_TO DO_
In the listing below, which lines contain the string "text"? Copy them all.

_MATERIAL SHOWN_
------------------------------------------------------------

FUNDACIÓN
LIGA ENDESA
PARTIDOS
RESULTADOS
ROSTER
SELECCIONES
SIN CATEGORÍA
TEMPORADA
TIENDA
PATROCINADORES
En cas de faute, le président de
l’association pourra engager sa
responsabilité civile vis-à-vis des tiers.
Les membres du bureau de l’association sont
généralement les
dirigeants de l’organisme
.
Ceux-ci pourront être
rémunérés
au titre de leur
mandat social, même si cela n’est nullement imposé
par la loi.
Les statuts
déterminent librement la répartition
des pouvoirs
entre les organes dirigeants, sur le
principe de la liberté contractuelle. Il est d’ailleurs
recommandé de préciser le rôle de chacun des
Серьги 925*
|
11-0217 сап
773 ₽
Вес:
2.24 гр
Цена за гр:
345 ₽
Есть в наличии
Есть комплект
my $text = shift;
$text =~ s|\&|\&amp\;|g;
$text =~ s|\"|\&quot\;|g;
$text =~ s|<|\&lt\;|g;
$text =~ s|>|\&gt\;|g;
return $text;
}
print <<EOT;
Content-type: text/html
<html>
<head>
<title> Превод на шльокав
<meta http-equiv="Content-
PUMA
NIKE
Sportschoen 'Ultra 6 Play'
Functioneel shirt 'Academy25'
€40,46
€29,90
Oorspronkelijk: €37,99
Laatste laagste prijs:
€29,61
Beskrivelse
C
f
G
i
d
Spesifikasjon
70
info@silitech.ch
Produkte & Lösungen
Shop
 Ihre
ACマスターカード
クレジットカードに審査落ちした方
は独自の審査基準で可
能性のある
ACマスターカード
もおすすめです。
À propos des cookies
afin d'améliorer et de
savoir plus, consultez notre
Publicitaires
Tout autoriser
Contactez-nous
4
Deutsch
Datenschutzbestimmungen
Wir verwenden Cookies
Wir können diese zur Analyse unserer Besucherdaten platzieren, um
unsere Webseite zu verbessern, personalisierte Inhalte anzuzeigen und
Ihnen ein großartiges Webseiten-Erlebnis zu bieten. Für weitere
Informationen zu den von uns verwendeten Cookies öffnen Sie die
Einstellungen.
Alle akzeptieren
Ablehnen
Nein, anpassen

------------------------------------------------------------

_RESPONSE_
my $text = shift;
$text =~ s|\&|\&amp\;|g;
$text =~ s|\"|\&quot\;|g;
$text =~ s|<|\&lt\;|g;
$text =~ s|>|\&gt\;|g;
return $text;
Content-type: text/html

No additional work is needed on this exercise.